Dr. Anjali Niyogi, who directs Tulane University’s Formerly Incarcerated Transitions Clinic in New Orleans, said the BioCorRx program at the Angola prison amounted to a clinical trial. As such, it should have been monitored to ensure subjects signed up without coercion and had a full understanding of the risks and rules of their participation, as well as measures in place to minimize those risks and ensure their privacy, she said.
“But this company has decided this is not a study, and then went forward with it,” said Niyogi, who signed the Public Citizen letter. “Other companies could obviously do the same thing. The IRB process is in place for a reason.”
BioCorRx maintains that naltrexone has a lengthy history of safe use and therefore is not an experimental drug.
Brady Granier, the president and chief executive of BioCorRx, said in a statement that naltrexone implants “have been utilized by countless medical doctors under their discretion with their patients for over 20 years in the U.S.”

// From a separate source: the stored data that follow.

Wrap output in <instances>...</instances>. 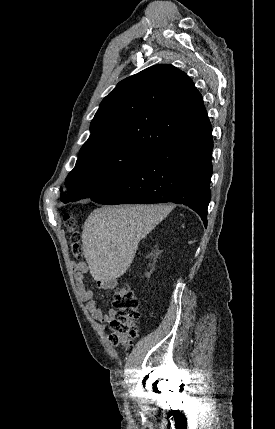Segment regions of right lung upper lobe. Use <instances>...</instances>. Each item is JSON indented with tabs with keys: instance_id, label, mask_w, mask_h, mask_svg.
Segmentation results:
<instances>
[{
	"instance_id": "1",
	"label": "right lung upper lobe",
	"mask_w": 275,
	"mask_h": 429,
	"mask_svg": "<svg viewBox=\"0 0 275 429\" xmlns=\"http://www.w3.org/2000/svg\"><path fill=\"white\" fill-rule=\"evenodd\" d=\"M209 126L202 97L189 76L158 64L122 80L103 99L78 157L113 146L151 154Z\"/></svg>"
}]
</instances>
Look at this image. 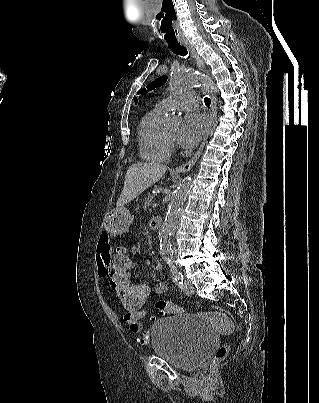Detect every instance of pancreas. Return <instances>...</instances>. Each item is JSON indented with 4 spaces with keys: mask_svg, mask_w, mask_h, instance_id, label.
I'll return each instance as SVG.
<instances>
[{
    "mask_svg": "<svg viewBox=\"0 0 319 403\" xmlns=\"http://www.w3.org/2000/svg\"><path fill=\"white\" fill-rule=\"evenodd\" d=\"M154 201V195L153 194H148L143 203V208L146 209L147 207L151 206Z\"/></svg>",
    "mask_w": 319,
    "mask_h": 403,
    "instance_id": "obj_1",
    "label": "pancreas"
}]
</instances>
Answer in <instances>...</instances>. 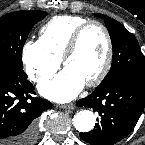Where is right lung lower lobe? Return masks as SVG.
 <instances>
[{"mask_svg": "<svg viewBox=\"0 0 145 145\" xmlns=\"http://www.w3.org/2000/svg\"><path fill=\"white\" fill-rule=\"evenodd\" d=\"M33 94L23 69L0 68V145H35L38 117L52 104Z\"/></svg>", "mask_w": 145, "mask_h": 145, "instance_id": "1", "label": "right lung lower lobe"}]
</instances>
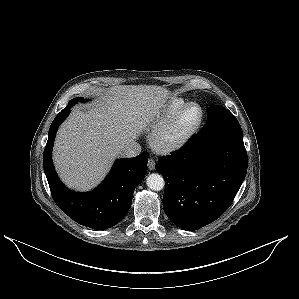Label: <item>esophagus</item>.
I'll list each match as a JSON object with an SVG mask.
<instances>
[{
    "label": "esophagus",
    "instance_id": "1",
    "mask_svg": "<svg viewBox=\"0 0 299 299\" xmlns=\"http://www.w3.org/2000/svg\"><path fill=\"white\" fill-rule=\"evenodd\" d=\"M148 168H149V170H154L155 169L154 159H152V158L148 159Z\"/></svg>",
    "mask_w": 299,
    "mask_h": 299
}]
</instances>
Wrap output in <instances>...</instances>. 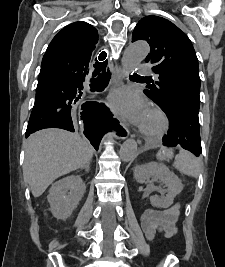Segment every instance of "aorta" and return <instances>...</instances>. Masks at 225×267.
Listing matches in <instances>:
<instances>
[{
  "mask_svg": "<svg viewBox=\"0 0 225 267\" xmlns=\"http://www.w3.org/2000/svg\"><path fill=\"white\" fill-rule=\"evenodd\" d=\"M150 51L149 45L145 41H137L130 44L124 51L122 58L123 71L127 74L146 58ZM120 158L123 162L132 161L137 155V143L133 139L126 140L120 148Z\"/></svg>",
  "mask_w": 225,
  "mask_h": 267,
  "instance_id": "obj_1",
  "label": "aorta"
}]
</instances>
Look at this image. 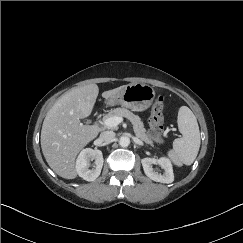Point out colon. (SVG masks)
Listing matches in <instances>:
<instances>
[{
  "label": "colon",
  "mask_w": 243,
  "mask_h": 243,
  "mask_svg": "<svg viewBox=\"0 0 243 243\" xmlns=\"http://www.w3.org/2000/svg\"><path fill=\"white\" fill-rule=\"evenodd\" d=\"M163 97L157 96L152 110V115L150 117L149 123H150V129H149V135L151 138L158 142H162L163 138Z\"/></svg>",
  "instance_id": "obj_1"
}]
</instances>
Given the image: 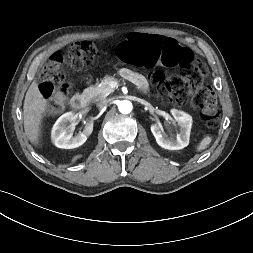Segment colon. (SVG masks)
Returning a JSON list of instances; mask_svg holds the SVG:
<instances>
[{"mask_svg":"<svg viewBox=\"0 0 253 253\" xmlns=\"http://www.w3.org/2000/svg\"><path fill=\"white\" fill-rule=\"evenodd\" d=\"M120 60L142 67L160 66L178 72L166 77L163 72L150 74V81L158 87L164 98L183 103L191 96L192 105L209 127H214L219 116L217 99L210 88L204 85L207 70L193 53L175 40L149 34H133L117 48ZM102 56V51L91 42H74L66 53L55 52L43 68L39 89L41 94L51 100L50 108L57 110L69 93V83L63 65L83 67L91 65Z\"/></svg>","mask_w":253,"mask_h":253,"instance_id":"obj_1","label":"colon"}]
</instances>
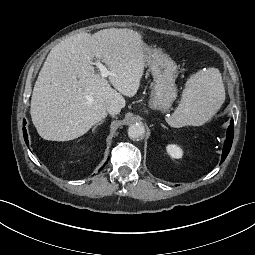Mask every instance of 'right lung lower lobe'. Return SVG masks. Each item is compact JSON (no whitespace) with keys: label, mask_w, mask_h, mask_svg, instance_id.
Wrapping results in <instances>:
<instances>
[{"label":"right lung lower lobe","mask_w":255,"mask_h":255,"mask_svg":"<svg viewBox=\"0 0 255 255\" xmlns=\"http://www.w3.org/2000/svg\"><path fill=\"white\" fill-rule=\"evenodd\" d=\"M23 124L25 125L26 124V122H25V120L23 121ZM23 134H24V139H25V142H26V144L28 145L29 143H28V136H27V131H26V129H25V127H23ZM107 163V162H106ZM103 168V167H102ZM101 168V169H102ZM100 169V170H101Z\"/></svg>","instance_id":"right-lung-lower-lobe-1"}]
</instances>
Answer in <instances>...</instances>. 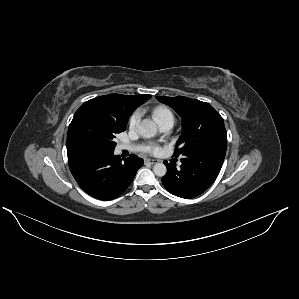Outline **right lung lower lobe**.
Here are the masks:
<instances>
[{"instance_id": "1", "label": "right lung lower lobe", "mask_w": 299, "mask_h": 299, "mask_svg": "<svg viewBox=\"0 0 299 299\" xmlns=\"http://www.w3.org/2000/svg\"><path fill=\"white\" fill-rule=\"evenodd\" d=\"M68 164L75 180L86 193L108 201L127 189L143 165V159L132 154L121 163L114 150L81 148L68 152Z\"/></svg>"}]
</instances>
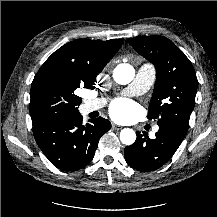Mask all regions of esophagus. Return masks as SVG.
<instances>
[{"label": "esophagus", "instance_id": "1", "mask_svg": "<svg viewBox=\"0 0 217 217\" xmlns=\"http://www.w3.org/2000/svg\"><path fill=\"white\" fill-rule=\"evenodd\" d=\"M122 127L121 126H118V125H116V124H112V129L113 130H120Z\"/></svg>", "mask_w": 217, "mask_h": 217}]
</instances>
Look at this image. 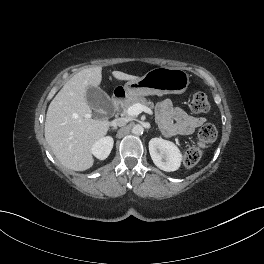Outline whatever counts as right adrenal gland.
<instances>
[{
    "label": "right adrenal gland",
    "mask_w": 264,
    "mask_h": 264,
    "mask_svg": "<svg viewBox=\"0 0 264 264\" xmlns=\"http://www.w3.org/2000/svg\"><path fill=\"white\" fill-rule=\"evenodd\" d=\"M111 130H117V127H113V128H111Z\"/></svg>",
    "instance_id": "right-adrenal-gland-1"
}]
</instances>
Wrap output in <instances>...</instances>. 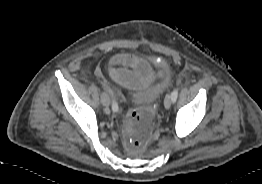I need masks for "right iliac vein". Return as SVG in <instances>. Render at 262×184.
Returning a JSON list of instances; mask_svg holds the SVG:
<instances>
[{
    "mask_svg": "<svg viewBox=\"0 0 262 184\" xmlns=\"http://www.w3.org/2000/svg\"><path fill=\"white\" fill-rule=\"evenodd\" d=\"M101 103L106 107L110 105V98L106 93L101 95Z\"/></svg>",
    "mask_w": 262,
    "mask_h": 184,
    "instance_id": "obj_1",
    "label": "right iliac vein"
}]
</instances>
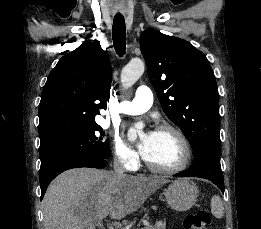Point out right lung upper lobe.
I'll use <instances>...</instances> for the list:
<instances>
[{
  "mask_svg": "<svg viewBox=\"0 0 261 229\" xmlns=\"http://www.w3.org/2000/svg\"><path fill=\"white\" fill-rule=\"evenodd\" d=\"M111 65L99 42L85 41L50 72L39 105L40 150L75 139L97 125L110 97Z\"/></svg>",
  "mask_w": 261,
  "mask_h": 229,
  "instance_id": "right-lung-upper-lobe-1",
  "label": "right lung upper lobe"
}]
</instances>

But when an FDA-approved drug is commercially available, the agency urges physicians to choose the approved formulation over a compounded version unless there’s a clear benefit in using the latter, according to an FDA spokesman.
“Why on Earth would you use an implant that’s not FDA-approved if you have access to Vivitrol?” said Dr. Marcia Glass, associate professor of medicine at Tulane University and a co-signer of the letter. “I think the intent was to try to do something helpful. I think the Department of Corrections were trying to treat more appropriately. But I think BioCorRx was in the right place at the right time and took advantage.”
The Louisiana prisons department confirmed in a statement that a single inmate received a long-acting naltrexone implant as part of its program to treat addictive disorders. No further implants were provided to inmates, who are now offered injections and oral medications to treat substance use disorders, it said.
“The implant which delivers the medication is not currently approved by the FDA, but has been used in other countries and here in the U.S. to deliver Naltrexone,” the statement said.
A 2016 study in the American Journal of Drug and Alcohol Abuse suggests naltrexone has been used in depot form in Russia.
FDA spokesman Nathan Arnold said the FDA “will review the letter and will respond directly to the petitioner.”